* ASSIGNED TASK *
Go through the records and report each line holding the string "Informations".

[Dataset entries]
.....
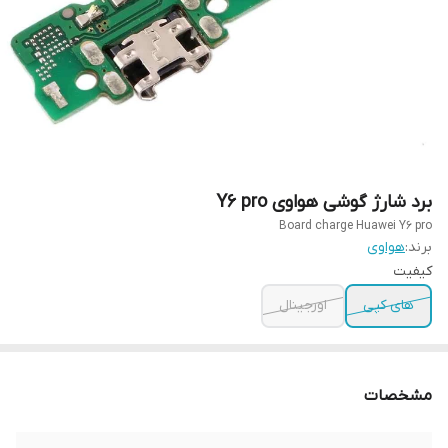
برد شارژ گوشی هواوی Y6 pro
Board charge Huawei Y6 pro
برند:
هواوی
کیفیت
های کپی
اورجینال
مشخصات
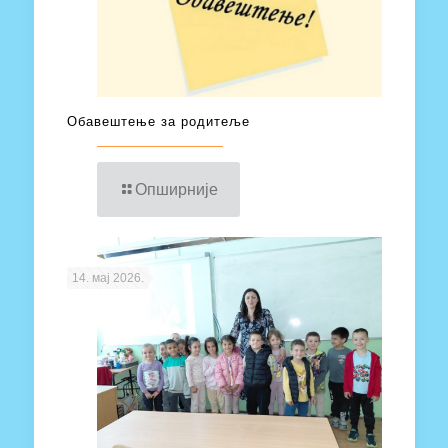
Обавештење за родитеље
Опширније
14. мај 2026.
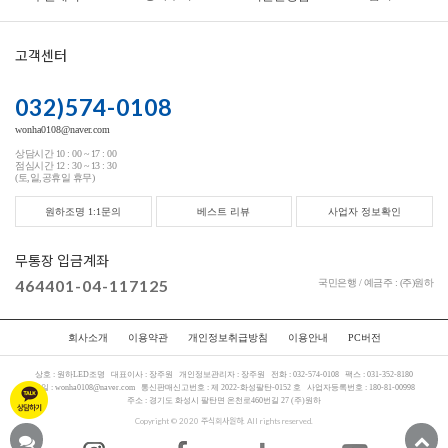
고객센터
032)574-0108
wonha0108@naver.com
상담시간 10 : 00 ~ 17 : 00
점심시간 12 : 30 ~ 13 : 30
(토,일,공휴일 휴무)
원하조명 1:1문의
베스트 리뷰
사업자 정보확인
무통장 입금계좌
464401-04-117125
국민은행 / 예금주 : (주)원하
회사소개
이용약관
개인정보취급방침
이용안내
PC버전
상호 :
원하LED조명
대표이사 :
장주원
개인정보관리자 :
장주원
전화 :
032-574-0108
팩스 :
031-352-8180
메일 :
wonha0108@naver.com
통신판매신고번호 :
제 2022-화성팔탄-0152 호
사업자등록번호 :
180-81-00998
주소 :
경기도 화성시 팔탄면 온천로460번길 27 (주)원하
Copyright © 2020 주식회사원하. All rights reserved.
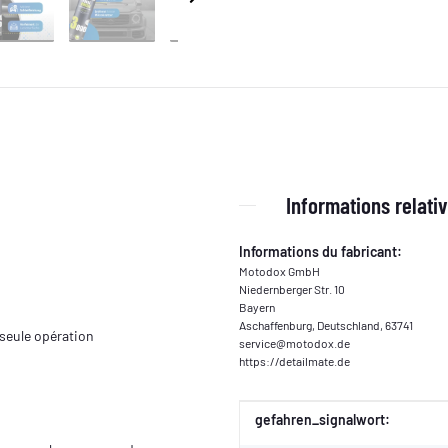
Informations relativ
Informations du fabricant:
Motodox GmbH
Niedernberger Str. 10
Bayern
Aschaffenburg, Deutschland, 63741
e seule opération
service@motodox.de
https://detailmate.de
Valeur
Fabricant
gefahren_signalwort:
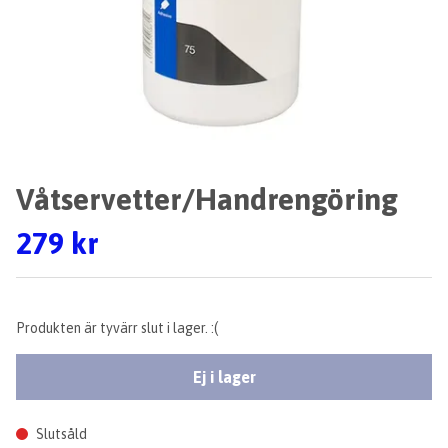
Våtservetter/Handrengöring
279 kr
Produkten är tyvärr slut i lager. :(
Ej i lager
Slutsåld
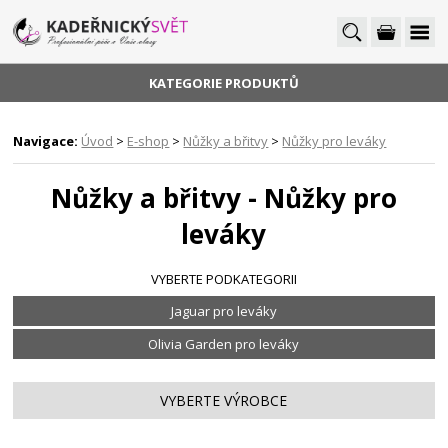
KATEGORIE PRODUKTŮ
Navigace:
Úvod
>
E-shop
>
Nůžky a břitvy
>
Nůžky pro leváky
Nůžky a břitvy - Nůžky pro
leváky
VYBERTE PODKATEGORII
Jaguar pro leváky
Olivia Garden pro leváky
VYBERTE VÝROBCE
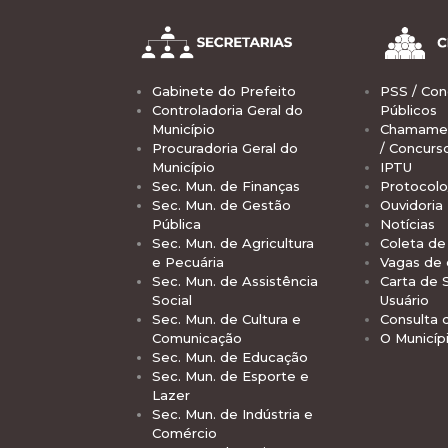
Gabinete do Prefeito
PSS / Con
Controladoria Geral do
Públicos
Município
Chamamen
Procuradoria Geral do
/ Concurs
Município
IPTU
Sec. Mun. de Finanças
Protocolo
Sec. Mun. de Gestão
Ouvidoria
Pública
Notícias
Sec. Mun. de Agricultura
Coleta de 
e Pecuária
Vagas de
Sec. Mun. de Assistência
Carta de 
Social
Usuário
Sec. Mun. de Cultura e
Consulta 
Comunicação
O Municíp
Sec. Mun. de Educação
Sec. Mun. de Esporte e
Lazer
Sec. Mun. de Indústria e
Comércio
.....
* FINISHED EXERCISE *
Informations relativ
Informations du fabricant:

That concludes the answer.